Perché è così per tutti, e non c’è niente da nascondere.
Sii un esempio
Non le parole, ma le azioni costruiscono la fiducia.
Per questo è fondamentale dire quello che si pensa e fare quello che si dice.
Possiamo fare dei discorsi bellissimi sul rispetto, ma nel momento in cui compiamo anche solo un’azione che viola quel principio, rischiamo di perdere la fiducia altrui per sempre.
Aiuta!
Una delle maniere più veloci per conquistare la fiducia di qualcuno è aiutarlo, anche senza aspettare una richiesta esplicita.
Se pensi al capo che ricordi con più affetto e considerazione, di sicuro non ti vengono in mente le sue lauree o il suo curriculum, ma le volte in cui ha avuto voglia di trovare il tempo nella sua agenda incasinata per aiutarti a ragionare su qualcosa, per darti un consiglio, per affiancarti nel lavoro.
“Disagree and Commit”
Anche il CEO di Amazon Jeff Bezos usa questa espressione.
Quando pensi che il tuo team stia andando nella direzione sbagliata, devi dirlo, in modo sincero, dichiarando che lo fai per il bene del team e del lavoro che stiamo facendo insieme.
Ovviamente, prima devi avere delle argomentazioni chiare, e avere pesato le tue preoccupazioni.
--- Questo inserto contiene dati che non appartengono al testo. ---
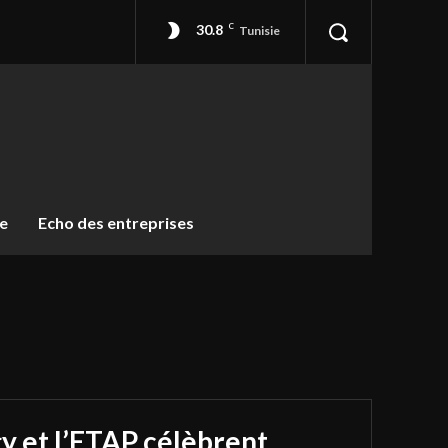
30.8
C
Tunisie
ue
Echo des entreprises
y et l’ETAP célèbrent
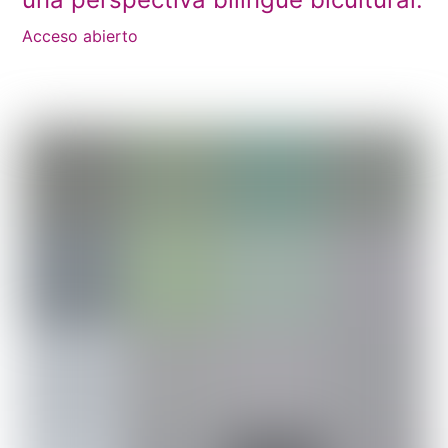
Acceso abierto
Ma se decidi di esprimere disaccordo, devi essere convinto e committed al fare il bene.
Sii Umile!
Essere umile non significa non dire quello che pensi, o non difendere un principio per te importante.
Essere umile significa riconoscere che non sai tutto e che hai voglia di imparare dagli altri.
Significa anche dire quelle due paroline così importanti, è così difficili a volte: “Mi dispiace”
Sii Trasparente
Non c’è niente di peggio della sensazione di avere un capo a cui non importa niente di tenerti aggiornato o, ancora peggio, che vuole mantenere dei segreti.
Assicurati che la tua visione, le tue intenzioni e i tuoi metodi siano chiari per tutti.
E assicurati che tutti abbiano sempre accesso alle informazioni necessarie per fare bene il loro lavoro.
Celebra in modo sincero e specifico
Quando ringrazi o dai un feedback apprezzativo, soddisfi un bisogno umano primario.
Quando le persone vedono riconosciuti i loro sforzi, sono naturalmente motivate a fare di più.
Ma l’apprezzamento che dai deve essere sincero e specifico, arricchito dalla motivazione per cui quel certo comportamento è importante per te, dall’impatto positivo che ha prodotto.
Dobbiamo sempre ricordarci che ognuno di noi ha bisogno di essere visto, riconosciuto e apprezzato. E più ci alleniamo a individuare e valorizzare le qualità delle persone, più consentiamo loro di dare il meglio di sé, per il bene del team e del risultato.